_WORK REQUEST_
Using the lines below, work out the count of those that hold "outside". Give the number only.

_EXERCISE MATERIALS_
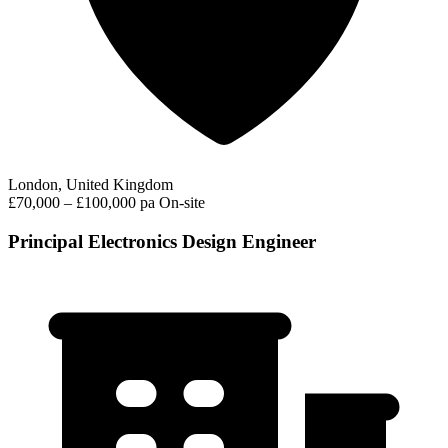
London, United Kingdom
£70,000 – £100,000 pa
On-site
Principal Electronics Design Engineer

---

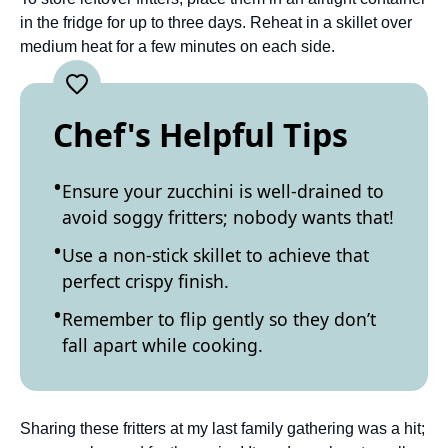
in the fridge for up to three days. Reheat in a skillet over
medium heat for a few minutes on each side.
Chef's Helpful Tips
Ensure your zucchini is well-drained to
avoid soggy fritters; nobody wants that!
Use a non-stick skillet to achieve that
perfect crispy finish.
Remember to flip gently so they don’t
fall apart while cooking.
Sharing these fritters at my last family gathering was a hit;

==

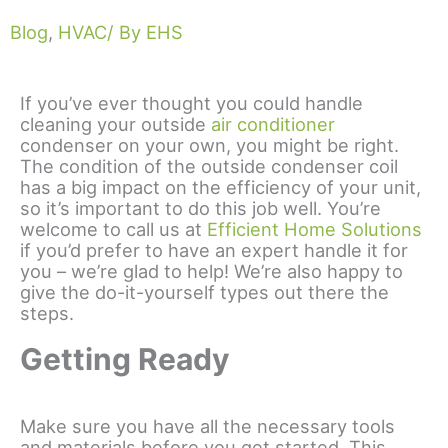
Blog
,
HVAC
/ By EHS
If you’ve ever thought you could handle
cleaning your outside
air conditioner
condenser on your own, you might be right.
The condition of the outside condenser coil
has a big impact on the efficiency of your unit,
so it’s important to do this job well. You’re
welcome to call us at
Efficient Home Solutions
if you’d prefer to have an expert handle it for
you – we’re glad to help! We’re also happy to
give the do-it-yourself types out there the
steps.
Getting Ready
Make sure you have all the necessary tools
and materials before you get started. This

_ANSWER TO THIS PROBLEM_
2